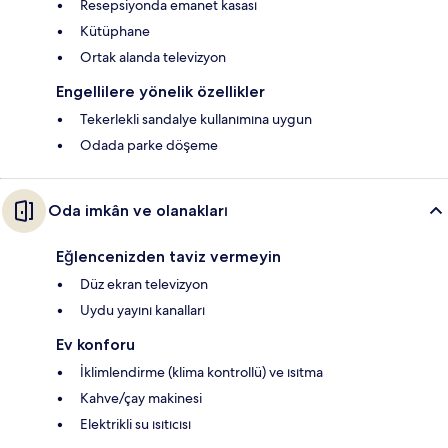
Resepsiyonda emanet kasası
Kütüphane
Ortak alanda televizyon
Engellilere yönelik özellikler
Tekerlekli sandalye kullanımına uygun
Odada parke döşeme
Oda imkân ve olanakları
Eğlencenizden taviz vermeyin
Düz ekran televizyon
Uydu yayını kanalları
Ev konforu
İklimlendirme (klima kontrollü) ve ısıtma
Kahve/çay makinesi
Elektrikli su ısıtıcısı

........

== HOW TO COMPLETE THIS TASK ==
Repeat exactly, and only, the lines of the records above, starting with the line that contains "Odada parke döşeme" and ending with the final line, both included.

== ANSWER BOX ==
Odada parke döşeme
Oda imkân ve olanakları
Eğlencenizden taviz vermeyin
Düz ekran televizyon
Uydu yayını kanalları
Ev konforu
İklimlendirme (klima kontrollü) ve ısıtma
Kahve/çay makinesi
Elektrikli su ısıtıcısı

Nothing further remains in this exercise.